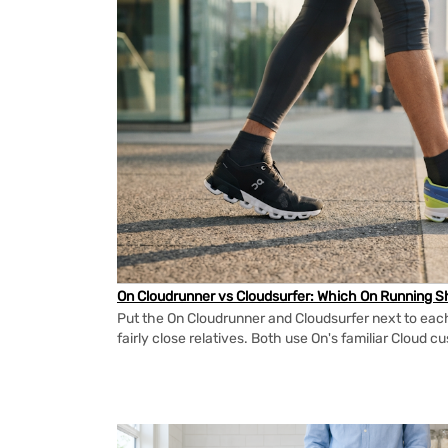
On Cloudrunner vs Cloudsurfer: Which On Running Sh
Put the On Cloudrunner and Cloudsurfer next to each
fairly close relatives. Both use On's familiar Cloud cu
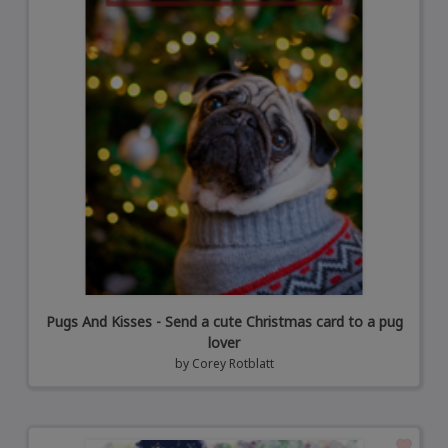
Pugs And Kisses - Send a cute Christmas card to a pug
lover
by
Corey Rotblatt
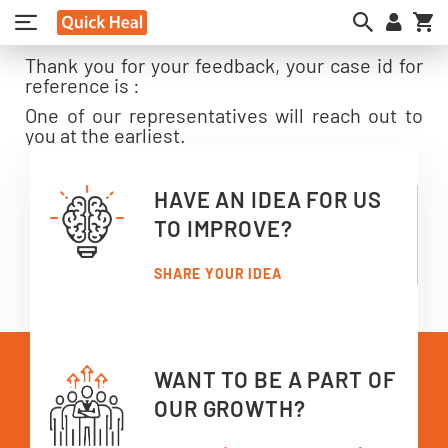
My
Thank you for your feedback, your case id for
reference is :
One of our representatives will reach out to
you at the earliest.
HAVE AN IDEA FOR US
TO IMPROVE?
SHARE YOUR IDEA
WANT TO BE A PART OF
OUR GROWTH?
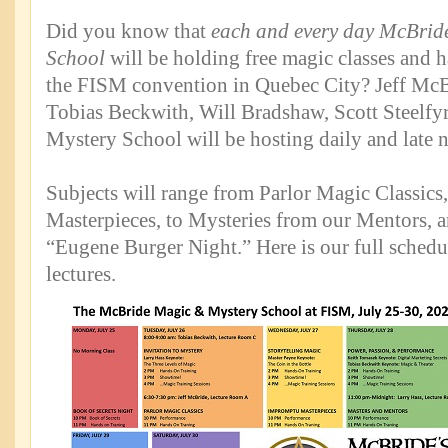
Did you know that
each and every day McBrid
School
will be holding free magic classes and h
the FISM convention in Quebec City? Jeff McBr
Tobias Beckwith, Will Bradshaw, Scott Steelfyre
Mystery School will be hosting daily and late n
Subjects will range from Parlor Magic Classic
Masterpieces, to Mysteries from our Mentors, a
“Eugene Burger Night.” Here is our full schedul
lectures.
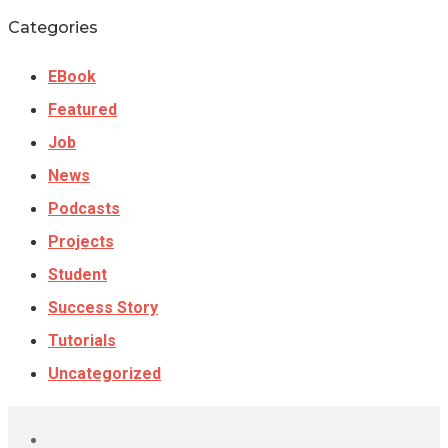
Categories
EBook
Featured
Job
News
Podcasts
Projects
Student
Success Story
Tutorials
Uncategorized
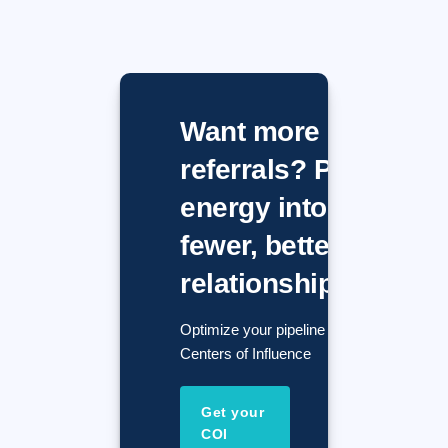
Want more
referrals? Put
energy into
fewer, better
relationships.
Optimize your pipeline with
Centers of Influence
Get your
COI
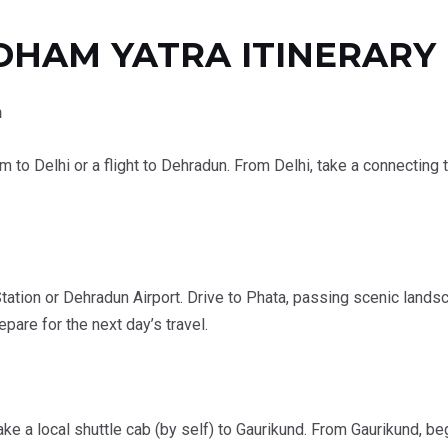
DHAM YATRA ITINERARY
n
am to Delhi or a flight to Dehradun. From Delhi, take a connecting 
ation or Dehradun Airport. Drive to Phata, passing scenic landsc
are for the next day’s travel.
ke a local shuttle cab (by self) to Gaurikund. From Gaurikund, be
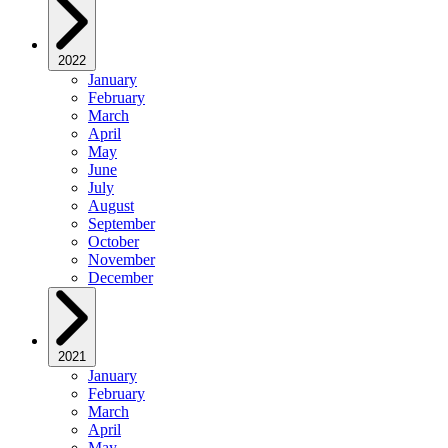
2022
January
February
March
April
May
June
July
August
September
October
November
December
2021
January
February
March
April
May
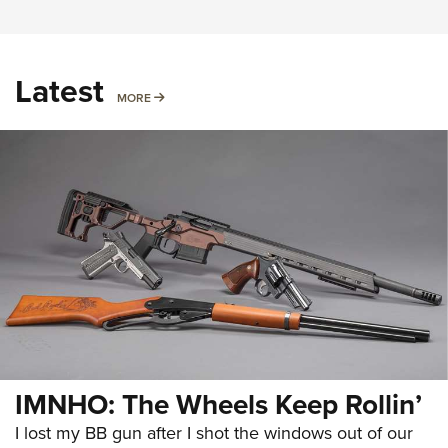
Latest
MORE
MORE
IMNHO: The Wheels Keep Rollin’
I lost my BB gun after I shot the windows out of our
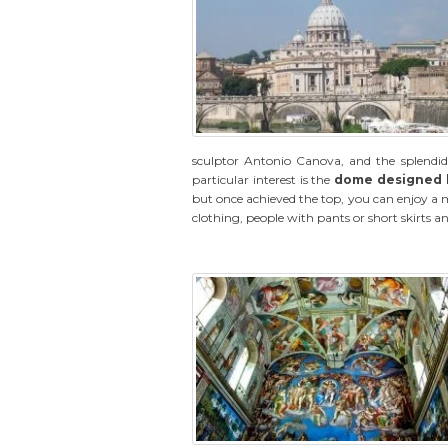
sculptor Antonio Canova, and the splendid 
particular interest is the
dome designed 
but once achieved the top, you can enjoy 
clothing, people with pants or short skirts and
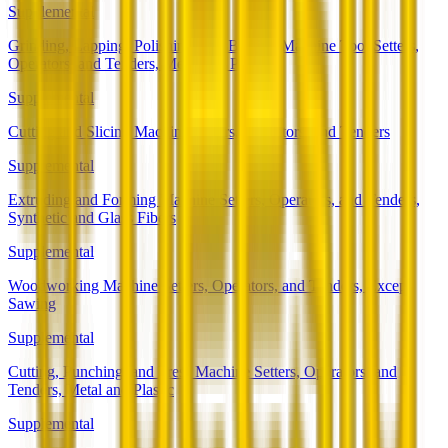
Supplemental
Grinding, Lapping, Polishing, and Buffing Machine Tool Setters,
Operators, and Tenders, Metal and Plastic
Supplemental
Cutting and Slicing Machine Setters, Operators, and Tenders
Supplemental
Extruding and Forming Machine Setters, Operators, and Tenders,
Synthetic and Glass Fibers
Supplemental
Woodworking Machine Setters, Operators, and Tenders, Except
Sawing
Supplemental
Cutting, Punching, and Press Machine Setters, Operators, and
Tenders, Metal and Plastic
Supplemental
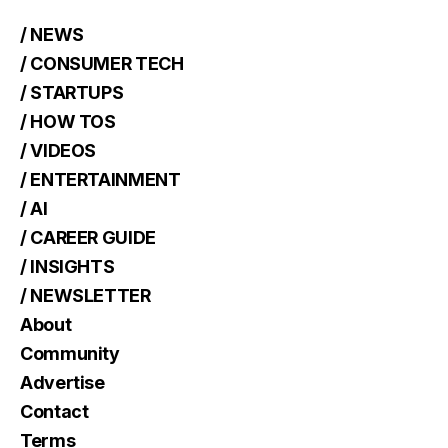
/ NEWS
/ CONSUMER TECH
/ STARTUPS
/ HOW TOS
/ VIDEOS
/ ENTERTAINMENT
/ AI
/ CAREER GUIDE
/ INSIGHTS
/ NEWSLETTER
About
Community
Advertise
Contact
Terms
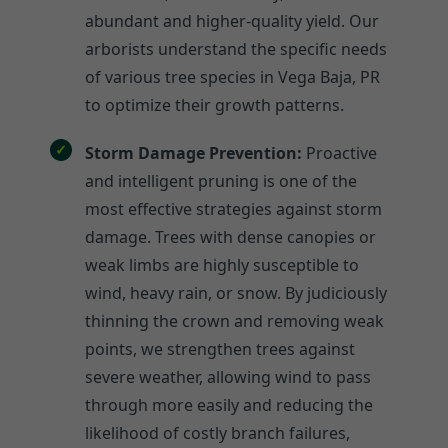
abundant and higher-quality yield. Our
arborists understand the specific needs
of various tree species in Vega Baja, PR
to optimize their growth patterns.
Storm Damage Prevention:
Proactive
and intelligent pruning is one of the
most effective strategies against storm
damage. Trees with dense canopies or
weak limbs are highly susceptible to
wind, heavy rain, or snow. By judiciously
thinning the crown and removing weak
points, we strengthen trees against
severe weather, allowing wind to pass
through more easily and reducing the
likelihood of costly branch failures,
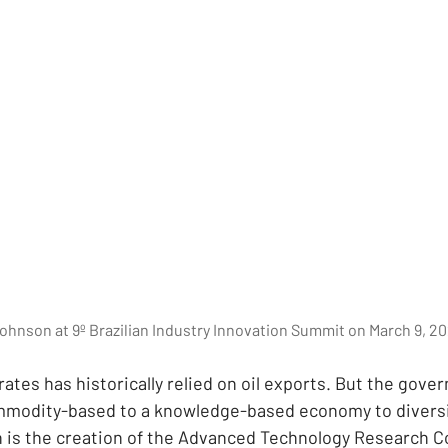
Johnson at 9º Brazilian Industry Innovation Summit on March 9, 20
ates has historically relied on oil exports. But the gove
mmodity-based to a knowledge-based economy to diversif
n is the creation of the Advanced Technology Research Co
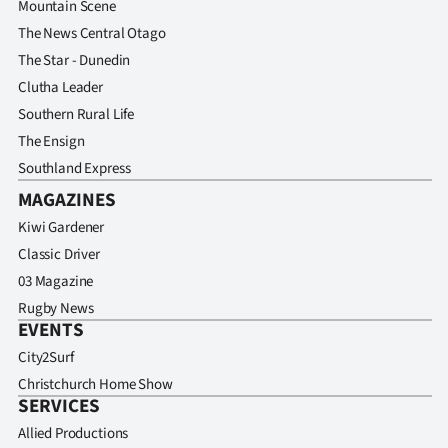
Mountain Scene
Advertising
The News Central Otago
Allied
The Star - Dunedin
Clutha Leader
Media
Southern Rural Life
The Ensign
Southland Express
MAGAZINES
Kiwi Gardener
Classic Driver
03 Magazine
Rugby News
EVENTS
City2Surf
Christchurch Home Show
SERVICES
Allied Productions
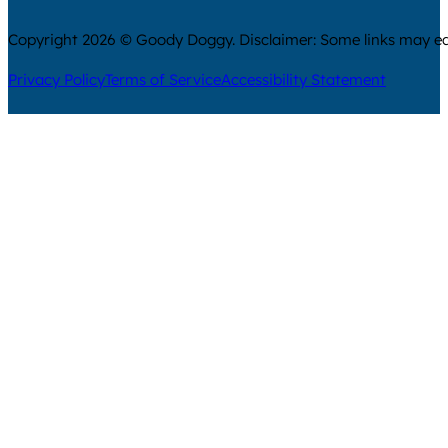
Copyright 2026 © Goody Doggy. Disclaimer: Some links may ear
Privacy Policy
Terms of Service
Accessibility Statement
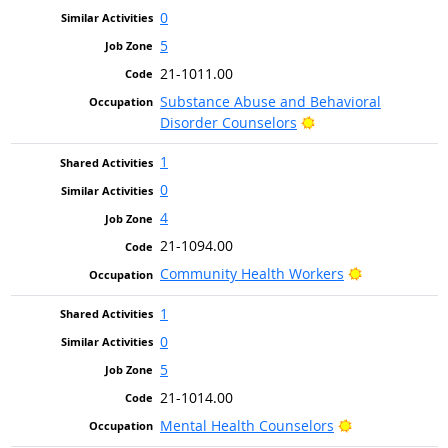
0
5
21-1011.00
Substance Abuse and Behavioral
Bright Outlook
Disorder Counselors
1
0
4
21-1094.00
Bright Outlo
Community Health Workers
1
0
5
21-1014.00
Bright Outlook
Mental Health Counselors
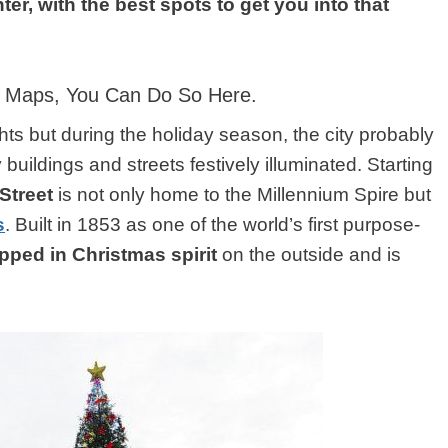
ter, with the best spots to get you into that
le Maps, You Can Do So
Here
.
ghts but during the holiday season, the city probably
 buildings and streets festively illuminated. Starting
Street
is not only home to the Millennium Spire but
s
. Built in 1853 as one of the world’s first purpose-
apped in Christmas spirit
on the outside and is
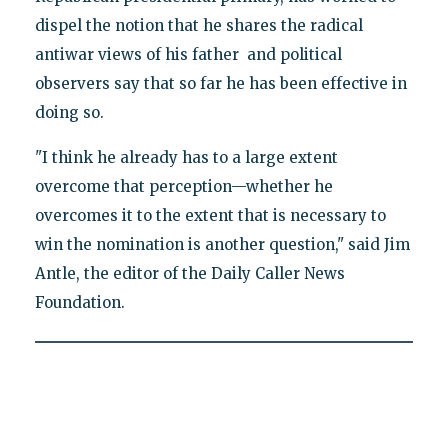
dispel the notion that he shares the radical
antiwar views of his father and political
observers say that so far he has been effective in
doing so.
"I think he already has to a large extent
overcome that perception—whether he
overcomes it to the extent that is necessary to
win the nomination is another question," said Jim
Antle, the editor of the Daily Caller News
Foundation.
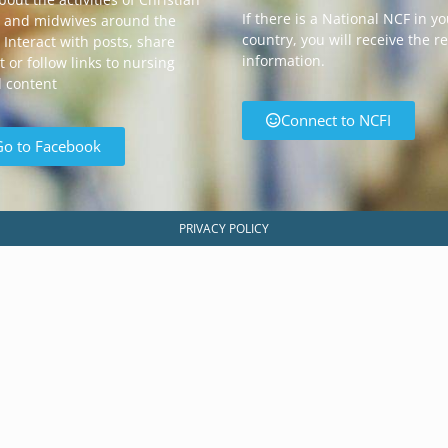
If there is a National NCF in y
 and midwives around the
country, you will receive the r
 Interact with posts, share
information.
 or follow links to nursing
d content
Connect to NCFI
Go to Facebook
PRIVACY POLICY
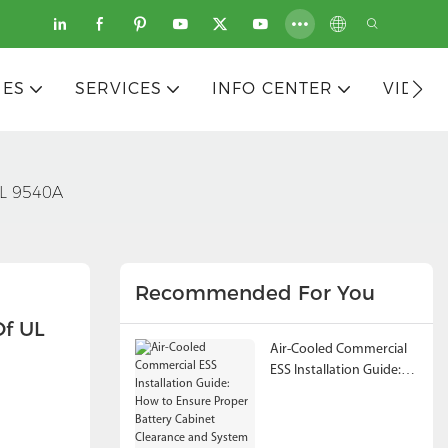
IES
SERVICES
INFO CENTER
VIDEO
UL 9540A
Recommended For You
f UL 
Air-Cooled Commercial
ESS Installation Guide:
How to Ensure Proper
Battery Cabinet
Clearance and System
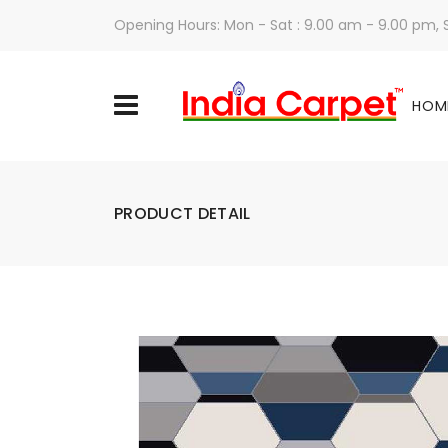
Opening Hours: Mon - Sat : 9.00 am - 9.00 pm,
HOM
PRODUCT DETAIL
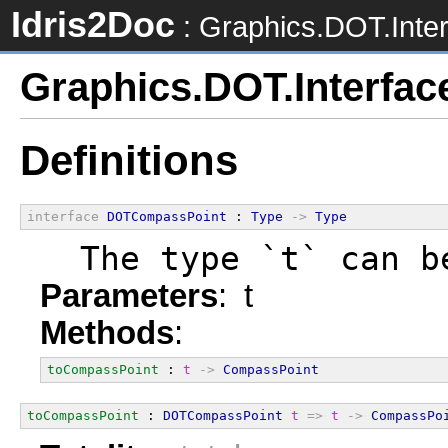
Idris2Doc
: Graphics.DOT.Inte
Graphics.DOT.Interfac
Definitions
interface
DOTCompassPoint
 : 
Type
->
Type
  The type `t` can b
Parameters
: t
Methods
:
toCompassPoint
 : 
t
->
CompassPoint
toCompassPoint
 : 
DOTCompassPoint
t
=>
t
->
CompassPo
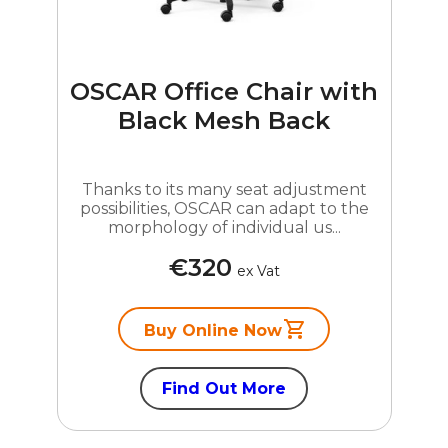
OSCAR Office Chair with
Black Mesh Back
Thanks to its many seat adjustment
possibilities, OSCAR can adapt to the
morphology of individual us...
€320
ex Vat
Buy Online Now
Find Out More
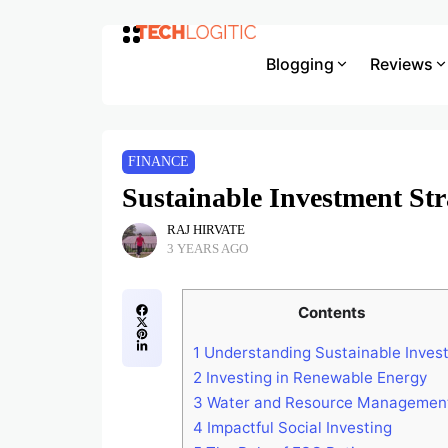
Blogging
Reviews
FINANCE
Sustainable Investment Str
RAJ HIRVATE
3 YEARS AGO
Contents
1
Understanding Sustainable Invest
2
Investing in Renewable Energy
3
Water and Resource Managemen
4
Impactful Social Investing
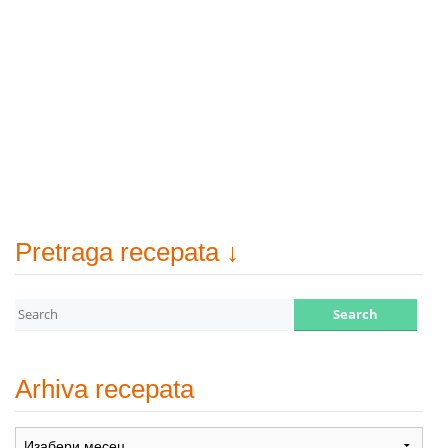
Pretraga recepata ↓
Arhiva recepata
Arhiva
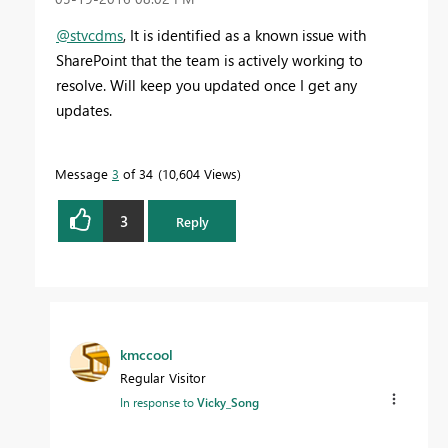
@stvcdms
, It is identified as a known issue with
SharePoint that the team is actively working to
resolve. Will keep you updated once I get any
updates.
Message
3
of 34
10,604 Views
3
Reply
kmccool
Regular Visitor
In response to
Vicky_Song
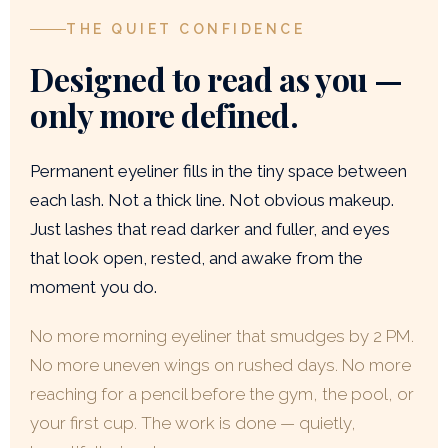
THE QUIET CONFIDENCE
Designed to read as you —
only more defined.
Permanent eyeliner fills in the tiny space between
each lash. Not a thick line. Not obvious makeup.
Just lashes that read darker and fuller, and eyes
that look open, rested, and awake from the
moment you do.
No more morning eyeliner that smudges by 2 PM.
No more uneven wings on rushed days. No more
reaching for a pencil before the gym, the pool, or
your first cup. The work is done — quietly,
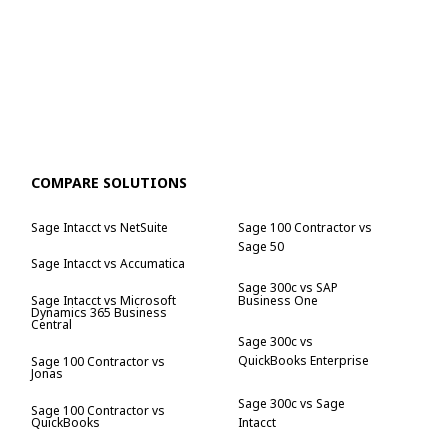
COMPARE SOLUTIONS
Sage Intacct vs NetSuite
Sage 100 Contractor vs
Sage 50
Sage Intacct vs Accumatica
Sage 300c vs SAP
Business One
Sage Intacct vs Microsoft
Dynamics 365 Business
Central
Sage 300c vs
QuickBooks Enterprise
Sage 100 Contractor vs
Jonas
Sage 300c vs Sage
Sage 100 Contractor vs
QuickBooks
Intacct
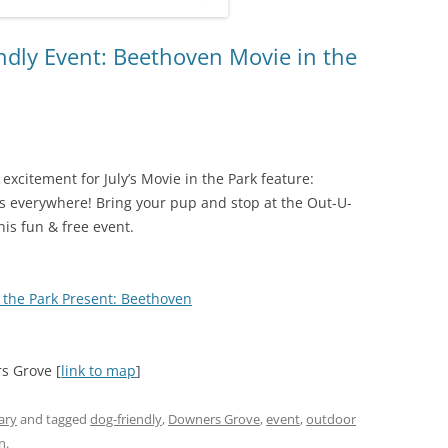
dly Event: Beethoven Movie in the
excitement for July’s Movie in the Park feature:
ers everywhere! Bring your pup and stop at the Out-U-
his fun & free event.
 the Park Present: Beethoven
rs Grove [
link to map
]
ary
and tagged
dog-friendly
,
Downers Grove
,
event
,
outdoor
n
.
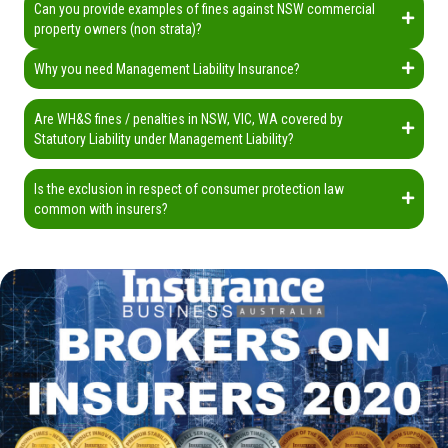
Can you provide examples of fines against NSW commercial
property owners (non strata)?
Why you need Management Liability Insurance?
Are WH&S fines / penalties in NSW, VIC, WA covered by
Statutory Liability under Management Liability?
Is the exclusion in respect of consumer protection law
common with insurers?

The problem ::
Please copy out each line of the material that holds the string "Liability".

Solution to this task ::
Why you need Management Liability Insurance?
Statutory Liability under Management Liability?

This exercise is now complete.